[Saved data entries]
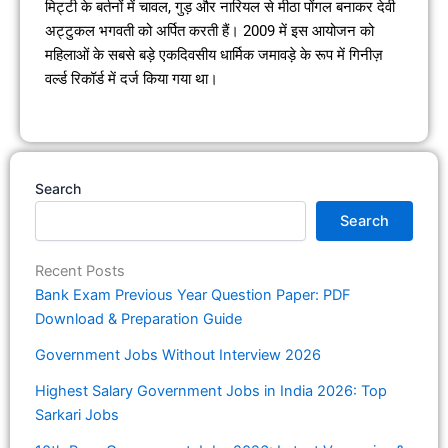
मिट्टी के बर्तनों में चावल, गुड़ और नारियल से मीठा पोंगल बनाकर देवी
अट्टुकल भगवती को अर्पित करती हैं। 2009 में इस आयोजन को
महिलाओं के सबसे बड़े एकदिवसीय धार्मिक जमावड़े के रूप में गिनीज़
वर्ल्ड रिकॉर्ड में दर्ज किया गया था।
Search
Search
Recent Posts
Bank Exam Previous Year Question Paper: PDF
Download & Preparation Guide
Government Jobs Without Interview 2026
Highest Salary Government Jobs in India 2026: Top
Sarkari Jobs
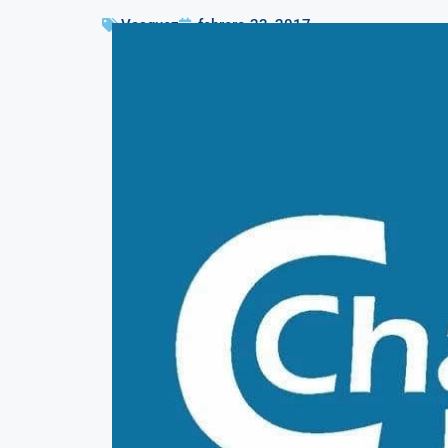
Vasquez
febrero 23, 2017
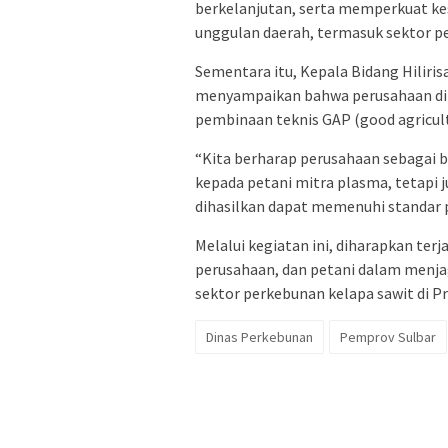
berkelanjutan, serta memperkuat ke
unggulan daerah, termasuk sektor p
Sementara itu, Kepala Bidang Hiliri
menyampaikan bahwa perusahaan dih
pembinaan teknis GAP (good agricult
“Kita berharap perusahaan sebagai
kepada petani mitra plasma, tetapi 
dihasilkan dapat memenuhi standar pa
Melalui kegiatan ini, diharapkan terj
perusahaan, dan petani dalam menj
sektor perkebunan kelapa sawit di Pro
Dinas Perkebunan
Pemprov Sulbar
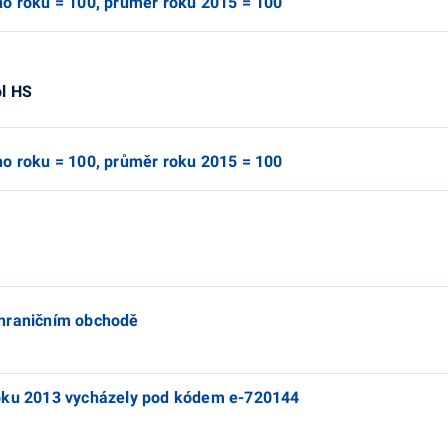
ho roku = 100, průměr roku 2015 = 100
ol HS
ho roku = 100, průměr roku 2015 = 100
ahraničním obchodě
roku 2013 vycházely pod kódem e-720144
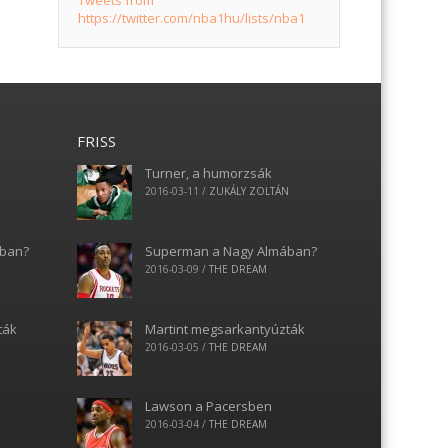
Tweets from
https://twitter.com/nba1hu/lists/nba1
FRISS
Turner, a humorzsák
N
2016-03-11
/
ZUKÁLY ZOLTÁN
ában?
Superman a Nagy Almában?
2016-03-09
/
THE DREAM
ták
Martint megsarkantyúzták
2016-03-05
/
THE DREAM
Lawson a Pacersben
2016-03-04
/
THE DREAM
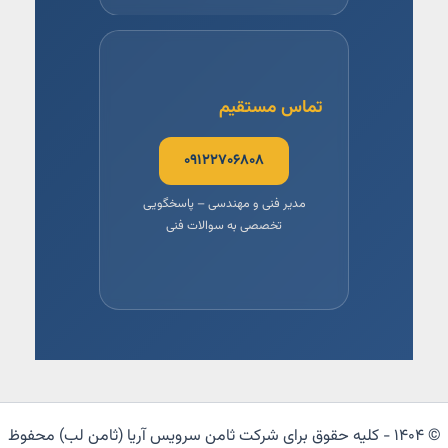
تماس مستقیم
۰۹۱۲۲۷۰۶۸۰۸
مدیر فنی و مهندسی – پاسخگویی
تخصصی به سوالات فنی
© ۱۴۰۴ - کلیه حقوق برای شرکت ثامن سرویس آریا (ثامن لب) محفوظ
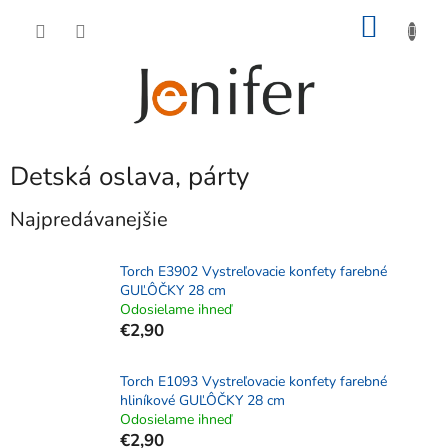
Prejsť
NÁKU
na
obsah
KOŠÍK
Detská oslava, párty
Najpredávanejšie
Torch E3902 Vystreľovacie konfety farebné
GUĽÔČKY 28 cm
Odosielame ihneď
€2,90
Torch E1093 Vystreľovacie konfety farebné
hliníkové GUĽÔČKY 28 cm
Odosielame ihneď
€2,90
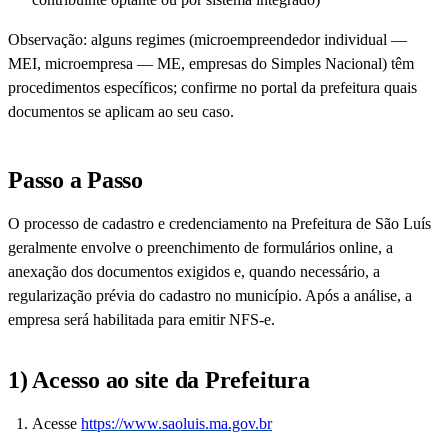
Observação: alguns regimes (microempreendedor individual —
MEI, microempresa — ME, empresas do Simples Nacional) têm
procedimentos específicos; confirme no portal da prefeitura quais
documentos se aplicam ao seu caso.
Passo a Passo
O processo de cadastro e credenciamento na Prefeitura de São Luís
geralmente envolve o preenchimento de formulários online, a
anexação dos documentos exigidos e, quando necessário, a
regularização prévia do cadastro no município. Após a análise, a
empresa será habilitada para emitir NFS-e.
1) Acesso ao site da Prefeitura
Acesse
https://www.saoluis.ma.gov.br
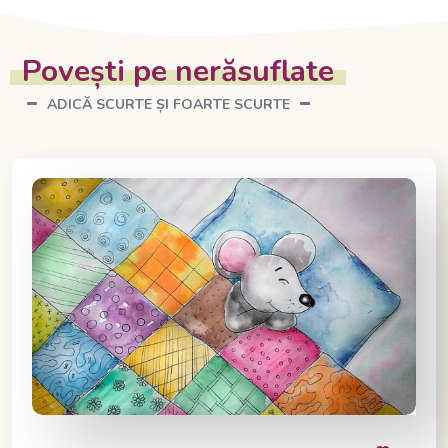
Povești pe nerăsuflate
ADICĂ SCURTE ȘI FOARTE SCURTE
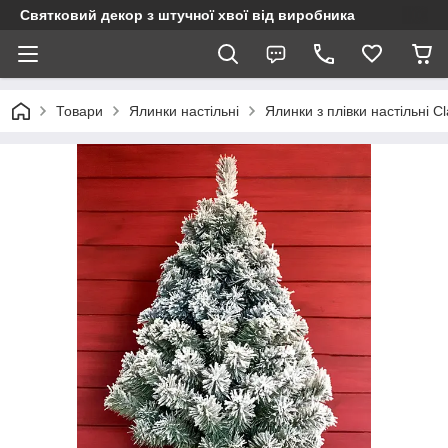
Святковий декор з штучної хвої від виробника
Товари
Ялинки настільні
Ялинки з плівки настільні Cl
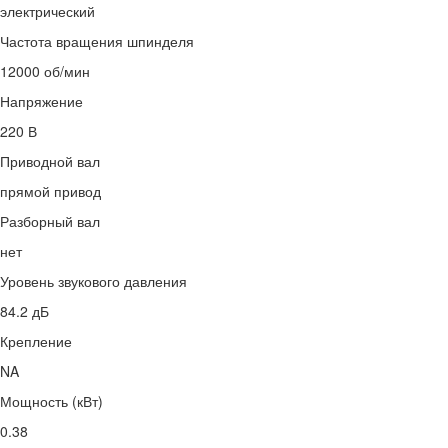
электрический
Частота вращения шпинделя
12000 об/мин
Напряжение
220 В
Приводной вал
прямой привод
Разборный вал
нет
Уровень звукового давления
84.2 дБ
Крепление
NA
Мощность (кВт)
0.38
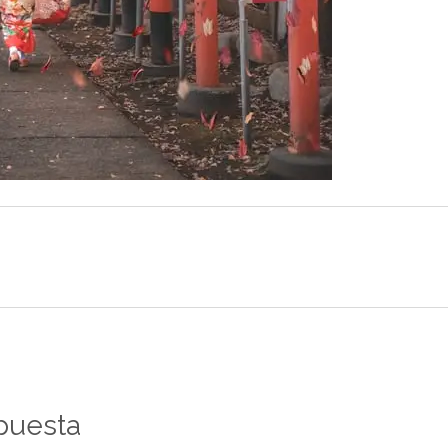
puesta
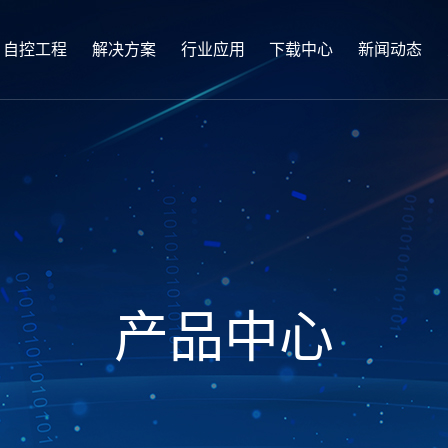
自控工程
解决方案
行业应用
下载中心
新闻动态
产品中心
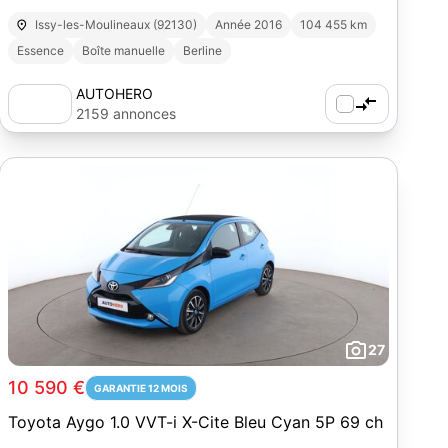
Issy-les-Moulineaux (92130)
Année 2016
104 455 km
Essence
Boîte manuelle
Berline
AUTOHERO
2159 annonces
27
10 590 €
GARANTIE 12 MOIS
Toyota Aygo 1.0 VVT-i X-Cite Bleu Cyan 5P 69 ch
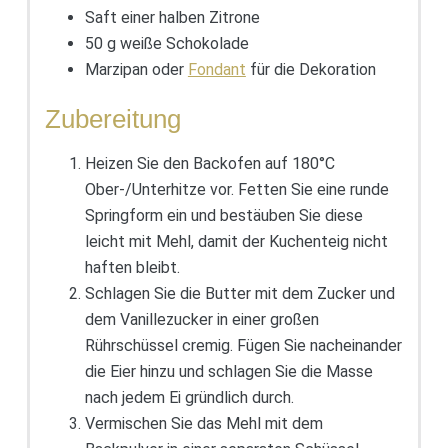
Saft einer halben Zitrone
50 g weiße Schokolade
Marzipan oder
Fondant
für die Dekoration
Zubereitung
Heizen Sie den Backofen auf 180°C
Ober-/Unterhitze vor. Fetten Sie eine runde
Springform ein und bestäuben Sie diese
leicht mit Mehl, damit der Kuchenteig nicht
haften bleibt.
Schlagen Sie die Butter mit dem Zucker und
dem Vanillezucker in einer großen
Rührschüssel cremig. Fügen Sie nacheinander
die Eier hinzu und schlagen Sie die Masse
nach jedem Ei gründlich durch.
Vermischen Sie das Mehl mit dem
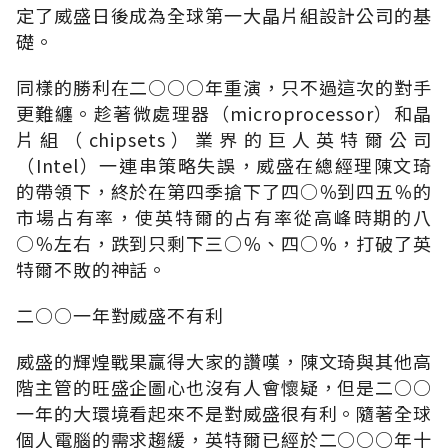
定了威盛日後成為全球第一大晶片組設計公司的基
礎。
同樣的勝利在二○○○年重演，只不過這次的對手
更難纏。趁著微處理器（microprocessor）和晶
片組（chipsets）業界的巨人英特爾公司
（Intel）一連串策略失誤，威盛在總經理陳文琦
的帶領下，終於在第四季搶下了四○％到四五％的
市場占有率，使英特爾的占有率從高峰時期的八
○％左右，跌到只剩下三○％、四○％，打破了英
特爾不敗的神話。
二○○一年對威盛不有利
威盛的輝煌戰果贏得大家的讚嘆，陳文琦與其他高
階主管的旺盛企圖心也沒有人會懷疑，但是二○○
一年的大環境看起來不是對威盛很有利。隨著全球
個人電腦的需求趨緩，英特爾已經於二○○○年十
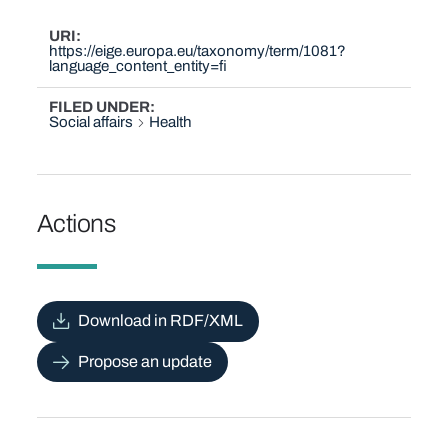
URI
https://eige.europa.eu/taxonomy/term/1081?
language_content_entity=fi
FILED UNDER
Social affairs
Health
Actions
Download in RDF/XML
Propose an update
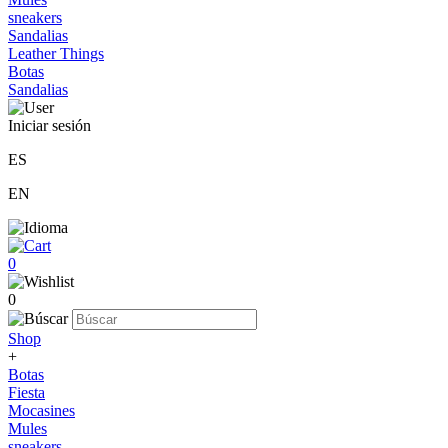
sneakers
Sandalias
Leather Things
Botas
Sandalias
Iniciar sesión
ES
EN
0
0
Shop
+
Botas
Fiesta
Mocasines
Mules
sneakers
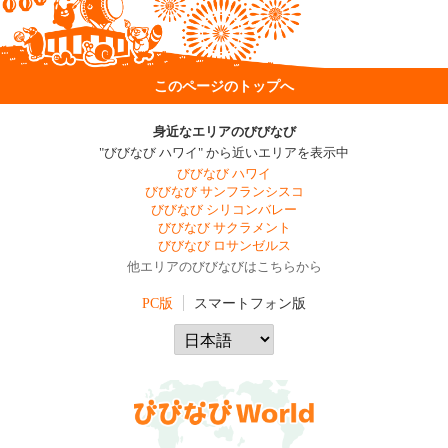
このページのトップへ
身近なエリアのびびなび
"びびなび ハワイ" から近いエリアを表示中
びびなび ハワイ
びびなび サンフランシスコ
びびなび シリコンバレー
びびなび サクラメント
びびなび ロサンゼルス
他エリアのびびなびはこちらから
PC版
スマートフォン版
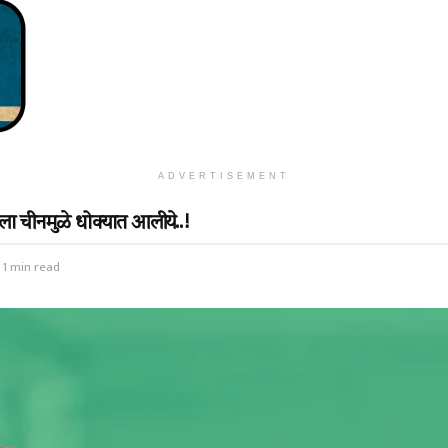
ADVERTISEMENT
ा चीनमुळे धोक्यात आलीये..!
 1 min read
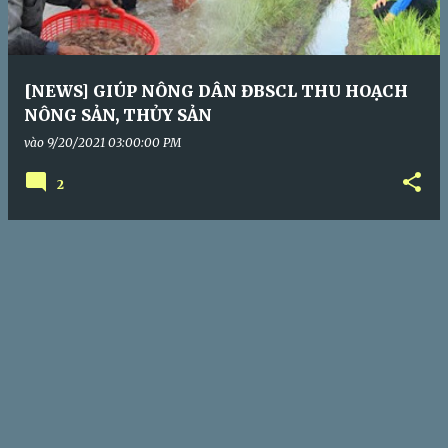
[NEWS] GIÚP NÔNG DÂN ĐBSCL THU HOẠCH
NÔNG SẢN, THỦY SẢN
vào
9/20/2021 03:00:00 PM
2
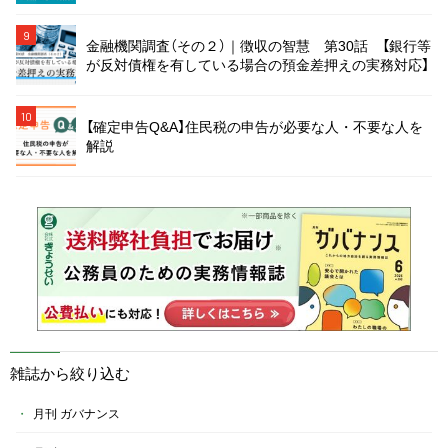
9
金融機関調査（その２）｜徴収の智慧 第30話 【銀行等
が反対債権を有している場合の預金差押えの実務対応】
10
【確定申告Q&A】住民税の申告が必要な人・不要な人を
解説
雑誌から絞り込む
月刊 ガバナンス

**Task statement:** When you transcribe these entries, keep every word exact and drop the pictures.

**Task output:**
मिट्टी के बर्तनों में चावल, गुड़ और नारियल से मीठा पोंगल बनाकर देवी
अट्टुकल भगवती को अर्पित करती हैं। 2009 में इस आयोजन को
महिलाओं के सबसे बड़े एकदिवसीय धार्मिक जमावड़े के रूप में गिनीज़
वर्ल्ड रिकॉर्ड में दर्ज किया गया था।
Search
Search
Recent Posts
Bank Exam Previous Year Question Paper: PDF
Download & Preparation Guide
Government Jobs Without Interview 2026
Highest Salary Government Jobs in India 2026: Top
Sarkari Jobs
Vasquez
febrero 23, 2017
berkelanjutan, serta memperkuat ke
unggulan daerah, termasuk sektor p
Sementara itu, Kepala Bidang Hiliri
menyampaikan bahwa perusahaan dih
pembinaan teknis GAP (good agricult
“Kita berharap perusahaan sebagai
kepada petani mitra plasma, tetapi 
dihasilkan dapat memenuhi standar pa
Melalui kegiatan ini, diharapkan terj
perusahaan, dan petani dalam menj
sektor perkebunan kelapa sawit di Pro
Dinas Perkebunan
Pemprov Sulbar
ho roku = 100, průměr roku 2015 = 100
ol HS
ho roku = 100, průměr roku 2015 = 100
ahraničním obchodě
roku 2013 vycházely pod kódem e-720144
Tweets from
https://twitter.com/nba1hu/lists/nba1
FRISS
Turner, a humorzsák
N
2016-03-11
/
ZUKÁLY ZOLTÁN
ában?
Superman a Nagy Almában?
2016-03-09
/
THE DREAM
ták
Martint megsarkantyúzták
2016-03-05
/
THE DREAM
Lawson a Pacersben
2016-03-04
/
THE DREAM
تماس مستقیم
۰۹۱۲۲۷۰۶۸۰۸
مدیر فنی و مهندسی – پاسخگویی
تخصصی به سوالات فنی
© ۱۴۰۴ - کلیه حقوق برای شرکت ثامن سرویس آریا (ثامن لب) محفوظ
Prejsť
NÁKU
na
obsah
KOŠÍK
Detská oslava, párty
Najpredávanejšie
Torch E3902 Vystreľovacie konfety farebné
GUĽÔČKY 28 cm
Odosielame ihneď
€2,90
Torch E1093 Vystreľovacie konfety farebné
hliníkové GUĽÔČKY 28 cm
Odosielame ihneď
€2,90
Observação: alguns regimes (microempreendedor individual —
MEI, microempresa — ME, empresas do Simples Nacional) têm
procedimentos específicos; confirme no portal da prefeitura quais
documentos se aplicam ao seu caso.
Passo a Passo
O processo de cadastro e credenciamento na Prefeitura de São Luís
geralmente envolve o preenchimento de formulários online, a
anexação dos documentos exigidos e, quando necessário, a
regularização prévia do cadastro no município. Após a análise, a
empresa será habilitada para emitir NFS-e.
1) Acesso ao site da Prefeitura
Acesse
https://www.saoluis.ma.gov.br
Povești pe nerăsuflate
ADICĂ SCURTE ȘI FOARTE SCURTE
Святковий декор з штучної хвої від виробника
Товари
Ялинки настільні
Ялинки з плівки настільні Cl
электрический
Частота вращения шпинделя
12000 об/мин
Напряжение
220 В
Приводной вал
прямой привод
Разборный вал
нет
Уровень звукового давления
84.2 дБ
Крепление
NA
Мощность (кВт)
0.38
puesta
自控工程
解决方案
行业应用
下载中心
新闻动态
产品中心
Issy-les-Moulineaux (92130)
Année 2016
104 455 km
Essence
Boîte manuelle
Berline
AUTOHERO
2159 annonces
27
10 590 €
GARANTIE 12 MOIS
Toyota Aygo 1.0 VVT-i X-Cite Bleu Cyan 5P 69 ch
Saft einer halben Zitrone
50 g weiße Schokolade
Marzipan oder
Fondant
für die Dekoration
Zubereitung
Heizen Sie den Backofen auf 180°C
Ober-/Unterhitze vor. Fetten Sie eine runde
Springform ein und bestäuben Sie diese
leicht mit Mehl, damit der Kuchenteig nicht
haften bleibt.
Schlagen Sie die Butter mit dem Zucker und
dem Vanillezucker in einer großen
Rührschüssel cremig. Fügen Sie nacheinander
die Eier hinzu und schlagen Sie die Masse
nach jedem Ei gründlich durch.
Vermischen Sie das Mehl mit dem
定了威盛日後成為全球第一大晶片組設計公司的基
礎。
同樣的勝利在二○○○年重演，只不過這次的對手
更難纏。趁著微處理器（microprocessor）和晶
片組（chipsets）業界的巨人英特爾公司
（Intel）一連串策略失誤，威盛在總經理陳文琦
的帶領下，終於在第四季搶下了四○％到四五％的
市場占有率，使英特爾的占有率從高峰時期的八
○％左右，跌到只剩下三○％、四○％，打破了英
特爾不敗的神話。
二○○一年對威盛不有利
威盛的輝煌戰果贏得大家的讚嘆，陳文琦與其他高
階主管的旺盛企圖心也沒有人會懷疑，但是二○○
一年的大環境看起來不是對威盛很有利。隨著全球
個人電腦的需求趨緩，英特爾已經於二○○○年十
URI
https://eige.europa.eu/taxonomy/term/1081?
language_content_entity=fi
FILED UNDER
Social affairs
Health
Actions
Download in RDF/XML
Propose an update
sneakers
Sandalias
Leather Things
Botas
Sandalias
Iniciar sesión
ES
EN
0
0
Shop
+
Botas
Fiesta
Mocasines
Mules
sneakers
このページのトップへ
身近なエリアのびびなび
"びびなび ハワイ" から近いエリアを表示中
びびなび ハワイ
びびなび サンフランシスコ
びびなび シリコンバレー
びびなび サクラメント
びびなび ロサンゼルス
他エリアのびびなびはこちらから
PC版
スマートフォン版
ADVERTISEMENT
ा चीनमुळे धोक्यात आलीये..!
 1 min read
[NEWS] GIÚP NÔNG DÂN ĐBSCL THU HOẠCH
NÔNG SẢN, THỦY SẢN
vào
9/20/2021 03:00:00 PM
2
9
金融機関調査（その２）｜徴収の智慧 第30話 【銀行等
が反対債権を有している場合の預金差押えの実務対応】
10
【確定申告Q&A】住民税の申告が必要な人・不要な人を
解説
雑誌から絞り込む
月刊 ガバナンス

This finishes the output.